*** Opening of EXTRACTED ENTRIES ***

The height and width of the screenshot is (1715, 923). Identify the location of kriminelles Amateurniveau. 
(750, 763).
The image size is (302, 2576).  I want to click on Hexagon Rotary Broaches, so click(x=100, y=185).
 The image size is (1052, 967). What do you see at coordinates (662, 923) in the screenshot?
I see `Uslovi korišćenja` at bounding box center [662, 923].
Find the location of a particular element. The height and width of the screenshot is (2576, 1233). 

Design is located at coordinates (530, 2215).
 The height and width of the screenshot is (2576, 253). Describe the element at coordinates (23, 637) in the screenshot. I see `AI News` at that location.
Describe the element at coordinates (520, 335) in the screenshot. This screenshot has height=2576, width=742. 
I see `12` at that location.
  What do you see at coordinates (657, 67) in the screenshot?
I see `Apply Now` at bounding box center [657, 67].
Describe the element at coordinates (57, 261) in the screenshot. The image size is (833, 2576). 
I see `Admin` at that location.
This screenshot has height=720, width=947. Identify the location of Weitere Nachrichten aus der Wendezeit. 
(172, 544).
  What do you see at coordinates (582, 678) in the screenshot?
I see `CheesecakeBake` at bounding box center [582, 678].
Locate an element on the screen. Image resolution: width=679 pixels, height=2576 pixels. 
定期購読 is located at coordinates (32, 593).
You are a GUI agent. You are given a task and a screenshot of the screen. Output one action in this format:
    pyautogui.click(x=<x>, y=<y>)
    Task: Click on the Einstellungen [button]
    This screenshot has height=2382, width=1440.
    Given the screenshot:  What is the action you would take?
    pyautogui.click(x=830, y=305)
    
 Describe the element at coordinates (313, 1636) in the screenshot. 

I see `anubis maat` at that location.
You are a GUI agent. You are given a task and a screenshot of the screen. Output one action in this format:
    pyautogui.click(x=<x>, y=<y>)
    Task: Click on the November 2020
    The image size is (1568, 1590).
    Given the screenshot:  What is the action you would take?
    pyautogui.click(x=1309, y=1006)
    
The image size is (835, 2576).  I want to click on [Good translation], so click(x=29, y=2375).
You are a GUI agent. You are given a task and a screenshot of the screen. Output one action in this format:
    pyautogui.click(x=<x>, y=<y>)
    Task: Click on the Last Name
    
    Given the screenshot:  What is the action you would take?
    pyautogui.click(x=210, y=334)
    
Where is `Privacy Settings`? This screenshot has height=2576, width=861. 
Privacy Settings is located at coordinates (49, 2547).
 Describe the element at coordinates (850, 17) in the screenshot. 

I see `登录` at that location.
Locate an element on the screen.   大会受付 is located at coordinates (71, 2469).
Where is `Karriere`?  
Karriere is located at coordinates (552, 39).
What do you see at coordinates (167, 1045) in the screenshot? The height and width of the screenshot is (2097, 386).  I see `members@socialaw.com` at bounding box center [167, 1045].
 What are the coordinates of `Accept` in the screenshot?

*** Close of EXTRACTED ENTRIES ***

### WHAT NEEDS TO BE DONE
Return the entries in full, keeping every line exactly as it is.

### PROBLEM SOLUTION
The height and width of the screenshot is (1715, 923). Identify the location of kriminelles Amateurniveau. 
(750, 763).
The image size is (302, 2576).  I want to click on Hexagon Rotary Broaches, so click(x=100, y=185).
 The image size is (1052, 967). What do you see at coordinates (662, 923) in the screenshot?
I see `Uslovi korišćenja` at bounding box center [662, 923].
Find the location of a particular element. The height and width of the screenshot is (2576, 1233). 

Design is located at coordinates (530, 2215).
 The height and width of the screenshot is (2576, 253). Describe the element at coordinates (23, 637) in the screenshot. I see `AI News` at that location.
Describe the element at coordinates (520, 335) in the screenshot. This screenshot has height=2576, width=742. 
I see `12` at that location.
  What do you see at coordinates (657, 67) in the screenshot?
I see `Apply Now` at bounding box center [657, 67].
Describe the element at coordinates (57, 261) in the screenshot. The image size is (833, 2576). 
I see `Admin` at that location.
This screenshot has height=720, width=947. Identify the location of Weitere Nachrichten aus der Wendezeit. 
(172, 544).
  What do you see at coordinates (582, 678) in the screenshot?
I see `CheesecakeBake` at bounding box center [582, 678].
Locate an element on the screen. Image resolution: width=679 pixels, height=2576 pixels. 
定期購読 is located at coordinates (32, 593).
You are a GUI agent. You are given a task and a screenshot of the screen. Output one action in this format:
    pyautogui.click(x=<x>, y=<y>)
    Task: Click on the Einstellungen [button]
    This screenshot has height=2382, width=1440.
    Given the screenshot:  What is the action you would take?
    pyautogui.click(x=830, y=305)
    
 Describe the element at coordinates (313, 1636) in the screenshot. 

I see `anubis maat` at that location.
You are a GUI agent. You are given a task and a screenshot of the screen. Output one action in this format:
    pyautogui.click(x=<x>, y=<y>)
    Task: Click on the November 2020
    The image size is (1568, 1590).
    Given the screenshot:  What is the action you would take?
    pyautogui.click(x=1309, y=1006)
    
The image size is (835, 2576).  I want to click on [Good translation], so click(x=29, y=2375).
You are a GUI agent. You are given a task and a screenshot of the screen. Output one action in this format:
    pyautogui.click(x=<x>, y=<y>)
    Task: Click on the Last Name
    
    Given the screenshot:  What is the action you would take?
    pyautogui.click(x=210, y=334)
    
Where is `Privacy Settings`? This screenshot has height=2576, width=861. 
Privacy Settings is located at coordinates (49, 2547).
 Describe the element at coordinates (850, 17) in the screenshot. 

I see `登录` at that location.
Locate an element on the screen.   大会受付 is located at coordinates (71, 2469).
Where is `Karriere`?  
Karriere is located at coordinates (552, 39).
What do you see at coordinates (167, 1045) in the screenshot? The height and width of the screenshot is (2097, 386).  I see `members@socialaw.com` at bounding box center [167, 1045].
 What are the coordinates of `Accept` in the screenshot?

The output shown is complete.